We know all too well that God’s time is not our time and so this waiting may seem inconsequential.  While it is true that we may fall asleep waiting for the second coming or run out of supplies and have to go get more, the important thing to recognize is “that opportunities for waiting on Jesus’ presence are all around us. Each time we work for justice we testify to the presence of Jesus. Each time we bear each other’s burdens, we testify to Jesus’ presence. Each time we advocate for the poor, or reach out to the friendless, or work to make this world God loves a better place, we testify to the presence of the Risen Christ…” (

The church, of all places, should take the lead and demonstrate how to wait effectively for the things that are not yet.  Those things which God sees and dreams for us can be easily missed in the midst of all the obligations our busy lives demand of us on a daily basis.  We are too easily discouraged and run out of patience when we don’t get the results we desire or the outcomes we expect.  When we come to church on  Sunday morning  all battered and beaten by the world’s demands and injustices, it is here that we should find help and support.  It is in this place where we hear messages of hope to help us wait a little longer, to remain steadfast and persevere in the midst of adversity, to continue to trust God’s promises and to long for the day when God’s rule is established on earth.  The Apostle Paul tells the church to encourage one another through times of waiting.  

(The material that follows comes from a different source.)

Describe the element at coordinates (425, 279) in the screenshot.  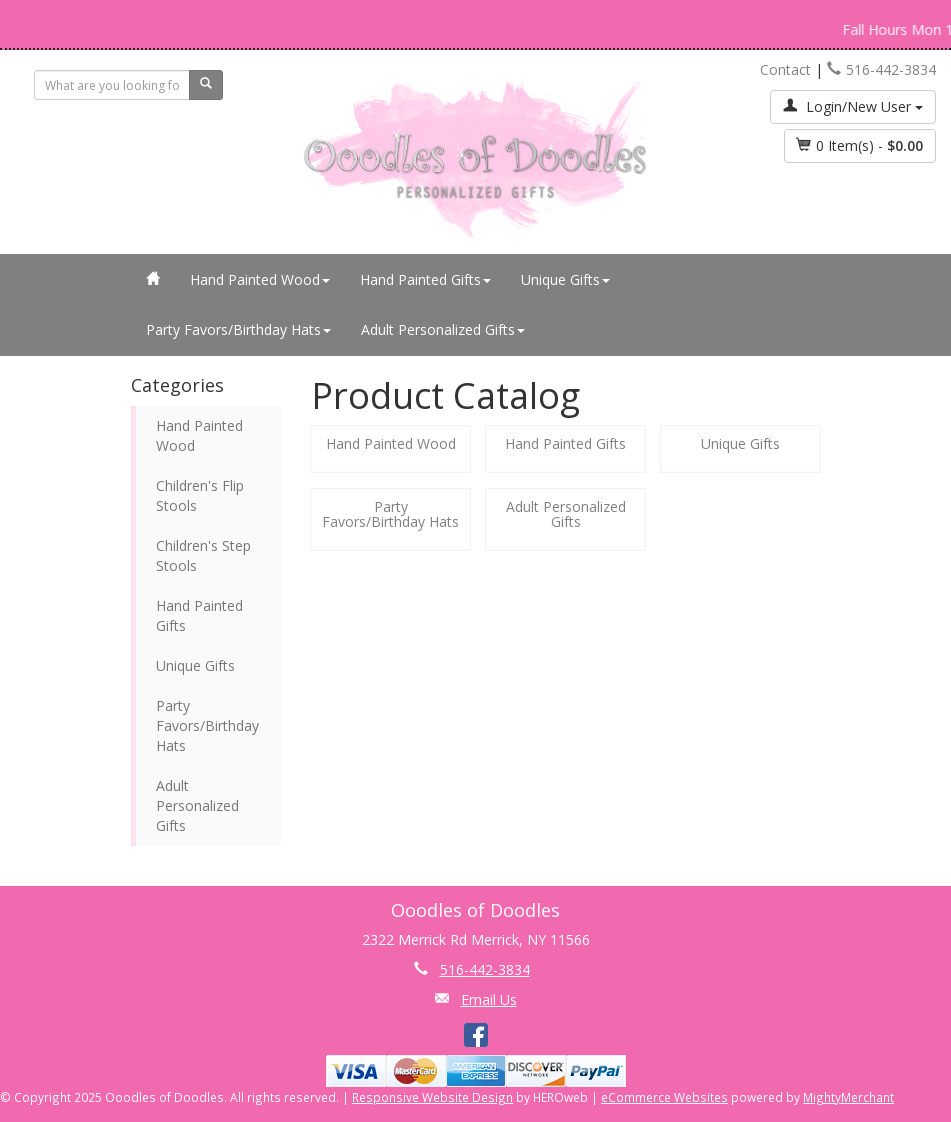 I see `Hand Painted Gifts` at that location.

In the words of one wise theologian, “As the church we must wait for each other- wise and foolish alike. We are those who sit vigil for each other at times of pain, loss or bereavement. We are those who celebrate achievements and console after disappointment. We are those who give hope when hope is scarce, comfort when it is needed, and courage when we are afraid. We are, in short, those who help each other to wait, prepare, and keep the faith. In all these ways, we encourage each other with the promises of Christ. That’s what it means to be Christ’s followers, then and now. And that’s why we come together each Sunday, to hear and share the hope-creating promises of our Lord.” (

When we as the church fulfill this role for one another and for the world we become filled with light.  It’s not so much about the oil, after all, is it?  It’s about being light-filled and illuminating the darkness for others.  We are the lamps who guide others to God’s love.

In closing, I leave you with a story from the desert fathers:

“Abba Lot came to Abba Joseph and said: Father, according as I am able, I keep my little rule, and my little fast, my prayer, meditation and contemplative silence; and, according as I am able, I strive to cleanse my heart of thoughts: now what more should I do? The elder rose up in reply and stretched out his hands to heaven, and his fingers became like ten lamps of fire. He said: Why not become fire?"

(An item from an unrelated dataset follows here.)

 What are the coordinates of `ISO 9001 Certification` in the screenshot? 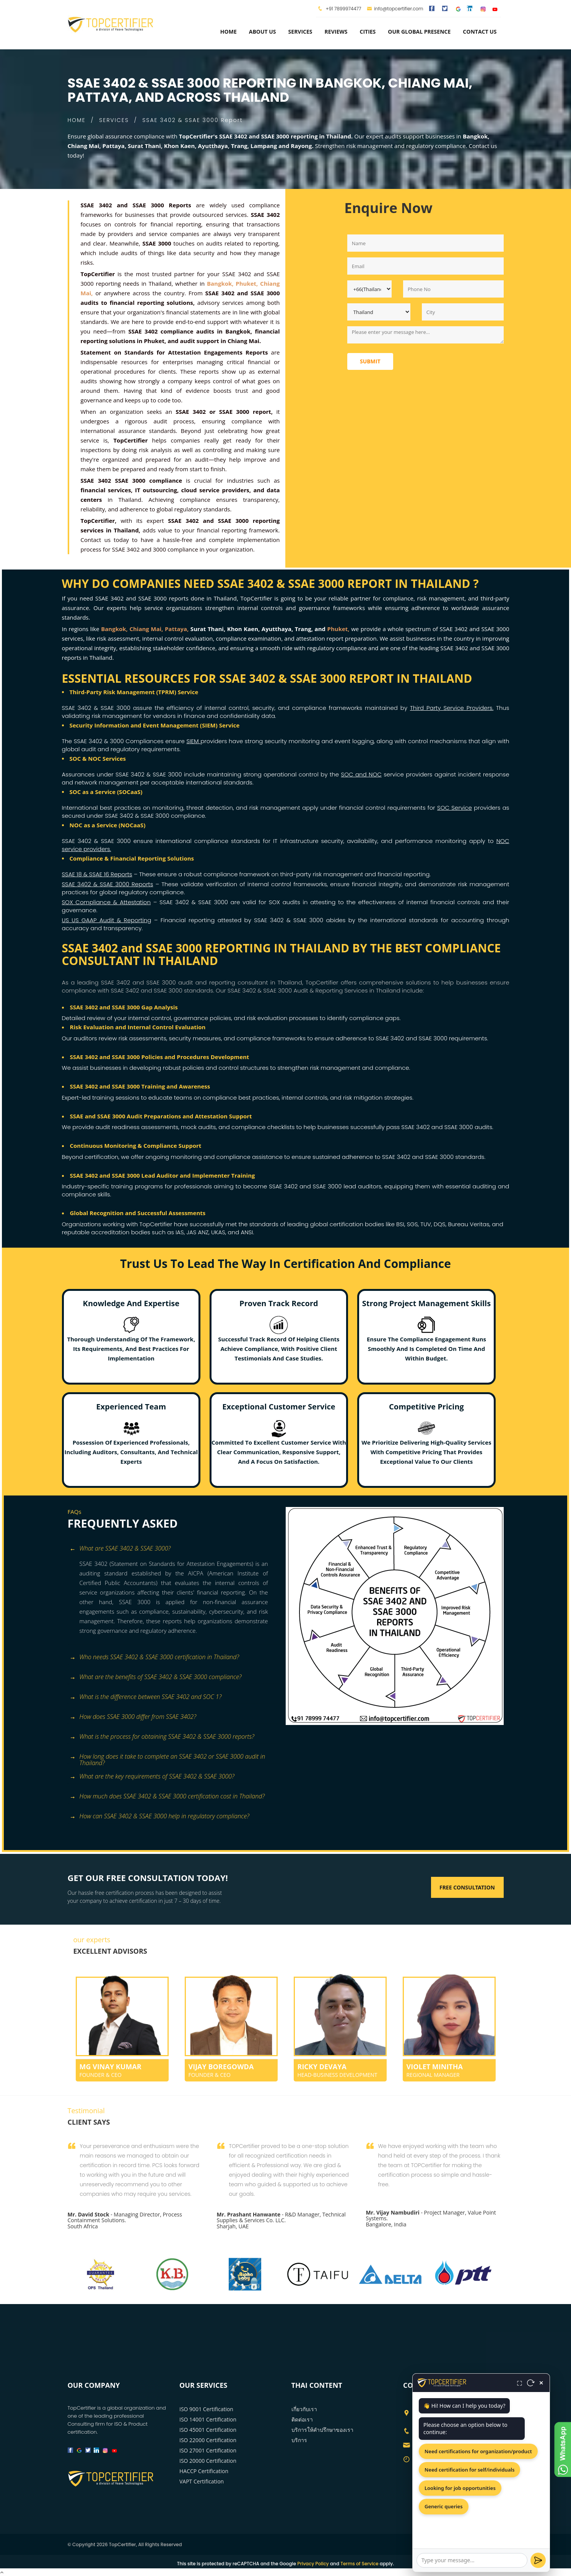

You can practice all manner of spiritual disciplines, pray without ceasing, seek God first, and be holy and devout, yet at some point you have to realize that it is not enough unless you become fire.  Becoming fire can mean different things for each one of us.  The best way to describe becoming fire is to tap into your passion and let it guide you in all you do.  As you go through life with your passion showing, the world will see your fire.  Maybe you have a passion for dance or organizing or cooking or math or relationships or comforting others or teaching… you fill in your own blank.  Whatever it is that drives you and urges you to get up in the morning, that makes you feel most alive … that is the passion that sets you on fire.  That is God’s gift to you for you to shine.

“Many of the mystics talk about God as the living flame within each of us: we each contain a spark of the divine.  Fire is a symbol of purification and passion, warmth and raging power, destruction and rising up like the Phoenix from the ashes.  Becoming fire means holding these tensions and saying yes to life by the very way we live. It means unleashing the tremendous power of love into the world and, as Teilhard de Chardin says so poetically , Someday, after we have mastered the winds, the waves and gravity, we shall harness for God energies of love. Then for the second time in the history of the world we will have discovered fire.” (

What holy fire is within you?  Use it to set the world ablaze with love.